**Supplied information:**

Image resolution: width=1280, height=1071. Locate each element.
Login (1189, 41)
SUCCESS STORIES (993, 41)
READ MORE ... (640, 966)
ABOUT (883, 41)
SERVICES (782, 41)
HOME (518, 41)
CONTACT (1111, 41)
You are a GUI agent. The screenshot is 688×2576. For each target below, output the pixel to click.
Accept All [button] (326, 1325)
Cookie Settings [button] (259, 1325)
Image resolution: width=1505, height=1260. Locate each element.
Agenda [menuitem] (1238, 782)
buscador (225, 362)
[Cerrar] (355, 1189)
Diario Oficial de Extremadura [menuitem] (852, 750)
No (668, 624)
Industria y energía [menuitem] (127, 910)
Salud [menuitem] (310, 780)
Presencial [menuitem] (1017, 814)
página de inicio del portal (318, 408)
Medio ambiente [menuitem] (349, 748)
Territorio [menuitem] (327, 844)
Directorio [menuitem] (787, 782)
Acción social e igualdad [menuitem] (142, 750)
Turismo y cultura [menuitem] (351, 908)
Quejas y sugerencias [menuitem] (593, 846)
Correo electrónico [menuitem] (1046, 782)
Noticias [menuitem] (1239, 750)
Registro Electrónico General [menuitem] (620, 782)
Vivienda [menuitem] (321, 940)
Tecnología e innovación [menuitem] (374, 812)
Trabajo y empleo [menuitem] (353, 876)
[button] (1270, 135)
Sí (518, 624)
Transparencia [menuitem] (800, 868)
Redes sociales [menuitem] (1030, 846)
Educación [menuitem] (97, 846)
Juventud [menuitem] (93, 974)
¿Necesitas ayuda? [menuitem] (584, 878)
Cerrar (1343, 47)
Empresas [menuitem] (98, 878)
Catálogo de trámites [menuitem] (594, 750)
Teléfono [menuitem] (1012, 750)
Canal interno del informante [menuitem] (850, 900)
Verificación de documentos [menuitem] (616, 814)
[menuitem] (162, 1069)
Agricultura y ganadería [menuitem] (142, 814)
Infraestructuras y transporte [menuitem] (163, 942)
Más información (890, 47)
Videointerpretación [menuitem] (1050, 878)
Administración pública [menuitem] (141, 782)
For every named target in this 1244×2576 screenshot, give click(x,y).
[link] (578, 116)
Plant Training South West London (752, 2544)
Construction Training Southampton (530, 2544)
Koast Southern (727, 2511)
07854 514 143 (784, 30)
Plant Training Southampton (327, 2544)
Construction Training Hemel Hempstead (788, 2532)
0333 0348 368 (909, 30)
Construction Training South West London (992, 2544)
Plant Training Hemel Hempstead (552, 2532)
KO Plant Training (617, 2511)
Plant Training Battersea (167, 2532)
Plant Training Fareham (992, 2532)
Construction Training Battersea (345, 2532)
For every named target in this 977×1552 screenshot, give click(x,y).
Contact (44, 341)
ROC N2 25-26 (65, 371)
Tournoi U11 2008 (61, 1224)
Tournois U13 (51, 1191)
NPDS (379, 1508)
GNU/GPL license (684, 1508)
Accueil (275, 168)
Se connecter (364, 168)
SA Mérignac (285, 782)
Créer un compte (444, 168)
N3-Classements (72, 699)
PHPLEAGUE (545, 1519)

**What is needed:** Restate each record above exactly, leaving nothing out.

**Answer to this exercise:**
Image resolution: width=1280, height=1071. Locate each element.
Login (1189, 41)
SUCCESS STORIES (993, 41)
READ MORE ... (640, 966)
ABOUT (883, 41)
SERVICES (782, 41)
HOME (518, 41)
CONTACT (1111, 41)
You are a GUI agent. The screenshot is 688×2576. For each target below, output the pixel to click.
Accept All [button] (326, 1325)
Cookie Settings [button] (259, 1325)
Image resolution: width=1505, height=1260. Locate each element.
Agenda [menuitem] (1238, 782)
buscador (225, 362)
[Cerrar] (355, 1189)
Diario Oficial de Extremadura [menuitem] (852, 750)
No (668, 624)
Industria y energía [menuitem] (127, 910)
Salud [menuitem] (310, 780)
Presencial [menuitem] (1017, 814)
página de inicio del portal (318, 408)
Medio ambiente [menuitem] (349, 748)
Territorio [menuitem] (327, 844)
Directorio [menuitem] (787, 782)
Acción social e igualdad [menuitem] (142, 750)
Turismo y cultura [menuitem] (351, 908)
Quejas y sugerencias [menuitem] (593, 846)
Correo electrónico [menuitem] (1046, 782)
Noticias [menuitem] (1239, 750)
Registro Electrónico General [menuitem] (620, 782)
Vivienda [menuitem] (321, 940)
Tecnología e innovación [menuitem] (374, 812)
Trabajo y empleo [menuitem] (353, 876)
[button] (1270, 135)
Sí (518, 624)
Transparencia [menuitem] (800, 868)
Redes sociales [menuitem] (1030, 846)
Educación [menuitem] (97, 846)
Juventud [menuitem] (93, 974)
¿Necesitas ayuda? [menuitem] (584, 878)
Cerrar (1343, 47)
Empresas [menuitem] (98, 878)
Catálogo de trámites [menuitem] (594, 750)
Teléfono [menuitem] (1012, 750)
Canal interno del informante [menuitem] (850, 900)
Verificación de documentos [menuitem] (616, 814)
[menuitem] (162, 1069)
Agricultura y ganadería [menuitem] (142, 814)
Infraestructuras y transporte [menuitem] (163, 942)
Más información (890, 47)
Videointerpretación [menuitem] (1050, 878)
Administración pública [menuitem] (141, 782)
For every named target in this 1244×2576 screenshot, give click(x,y).
[link] (578, 116)
Plant Training South West London (752, 2544)
Construction Training Southampton (530, 2544)
Koast Southern (727, 2511)
07854 514 143 (784, 30)
Plant Training Southampton (327, 2544)
Construction Training Hemel Hempstead (788, 2532)
0333 0348 368 (909, 30)
Construction Training South West London (992, 2544)
Plant Training Hemel Hempstead (552, 2532)
KO Plant Training (617, 2511)
Plant Training Battersea (167, 2532)
Plant Training Fareham (992, 2532)
Construction Training Battersea (345, 2532)
For every named target in this 977×1552 screenshot, give click(x,y).
Contact (44, 341)
ROC N2 25-26 (65, 371)
Tournoi U11 2008 (61, 1224)
Tournois U13 (51, 1191)
NPDS (379, 1508)
GNU/GPL license (684, 1508)
Accueil (275, 168)
Se connecter (364, 168)
SA Mérignac (285, 782)
Créer un compte (444, 168)
N3-Classements (72, 699)
PHPLEAGUE (545, 1519)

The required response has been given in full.